If a towing service wants to be available to tow vehicle that has broken down, what length of the motor way would they have to patrol to have a probability of 0.75 of being close to at least one breakdown.
Confusion
Since we are given the average (0.2) intuitively it almost feels like I can do this
$$ \frac{0.75}{0.2} . 1 = 3.75km$$
as if we double the amount of kilometres then we double the probability. We can't and I don't understand why. Because it seems like a rectangular distribution where the probability is the same throughout each kilometre.

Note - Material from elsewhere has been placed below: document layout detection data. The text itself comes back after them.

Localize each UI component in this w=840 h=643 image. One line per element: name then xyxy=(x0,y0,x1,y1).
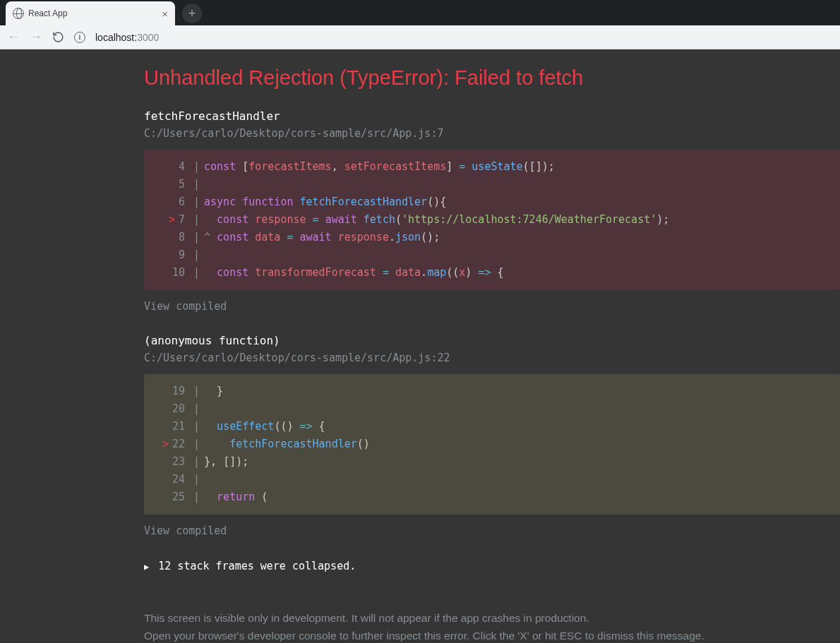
stack-frame-function: (anonymous function) xyxy=(144,334,840,347)
code-line: 8|^ const data = await response.json(); xyxy=(144,229,840,246)
browser-tab-strip: React App × + xyxy=(0,0,840,25)
code-line: >7| const response = await fetch('https:… xyxy=(144,211,840,229)
new-tab-button[interactable]: + xyxy=(182,4,202,23)
code-line: 20| xyxy=(144,400,840,418)
react-error-overlay: Unhandled Rejection (TypeError): Failed … xyxy=(0,49,840,643)
globe-icon xyxy=(13,8,24,19)
view-compiled-link[interactable]: View compiled xyxy=(144,300,840,313)
footer-line: Open your browser's developer console to… xyxy=(144,627,840,643)
browser-tab[interactable]: React App × xyxy=(6,1,175,25)
error-title: Unhandled Rejection (TypeError): Failed … xyxy=(144,66,840,90)
site-info-icon[interactable]: i xyxy=(74,32,85,43)
code-line: 10| const transformedForecast = data.map… xyxy=(144,264,840,282)
code-line: 4|const [forecastItems, setForecastItems… xyxy=(144,158,840,176)
view-compiled-link[interactable]: View compiled xyxy=(144,524,840,537)
code-line: 9| xyxy=(144,246,840,264)
code-line: 25| return ( xyxy=(144,488,840,506)
code-line: 6|async function fetchForecastHandler(){ xyxy=(144,193,840,211)
back-icon[interactable]: ← xyxy=(7,30,20,44)
code-line: 5| xyxy=(144,176,840,193)
code-line: 24| xyxy=(144,471,840,488)
browser-toolbar: ← → i localhost:3000 xyxy=(0,25,840,49)
code-line: 21| useEffect(() => { xyxy=(144,418,840,435)
stack-frame-path: C:/Users/carlo/Desktop/cors-sample/src/A… xyxy=(144,127,840,140)
code-line: >22| fetchForecastHandler() xyxy=(144,435,840,453)
collapsed-frames-toggle[interactable]: ▶ 12 stack frames were collapsed. xyxy=(144,560,840,572)
url-text[interactable]: localhost:3000 xyxy=(95,32,159,43)
collapsed-frames-text: 12 stack frames were collapsed. xyxy=(158,560,356,572)
error-footer: This screen is visible only in developme… xyxy=(144,609,840,643)
reload-icon[interactable] xyxy=(52,31,64,43)
code-line: 19| } xyxy=(144,383,840,400)
forward-icon[interactable]: → xyxy=(30,30,42,44)
close-icon[interactable]: × xyxy=(162,8,168,20)
stack-frame-path: C:/Users/carlo/Desktop/cors-sample/src/A… xyxy=(144,351,840,364)
code-block: 4|const [forecastItems, setForecastItems… xyxy=(144,150,840,290)
footer-line: This screen is visible only in developme… xyxy=(144,609,840,627)
code-line: 23|}, []); xyxy=(144,453,840,471)
stack-frame-function: fetchForecastHandler xyxy=(144,109,840,123)
chevron-right-icon: ▶ xyxy=(144,562,149,572)
tab-title: React App xyxy=(28,8,157,18)
code-block: 19| }20|21| useEffect(() => {>22| fetchF… xyxy=(144,374,840,515)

Another way to frame the question is to say that, on average, a towing service would need to patrol $5$ kilometers to see one breakdown. The random number of breakdowns $X$ observed in $k$ kilometers is modeled as a Poisson distribution with rate $\lambda = 0.2k$; that is to say, $$\Pr[X = x] = e^{-\lambda} \frac{\lambda^x}{x!}, \quad x = 0, 1, 2, \ldots.$$ So the probability of observing at least one breakdown in $k$ kilometers of patrolled road is $$\Pr[X \ge 1] = 1 - \Pr[X = 0] = 1 - e^{-\lambda} = 1 - e^{-0.2k}.$$ All that's left is to note that we want to find the smallest $k$ for which this probability is at least $0.75$; i.e., to solve $$1 - e^{-0.2k} = 0.75.$$
The reason why your solution doesn't work is because if $0.75$ were replaced with $1$, then it would mean that you would be guaranteed to find a breakdown within a $5$ kilometer patrol region. But this is not what the question stipulates. Rather, it simply says that on average, there is one breakdown in a given $5$ kilometer stretch of road.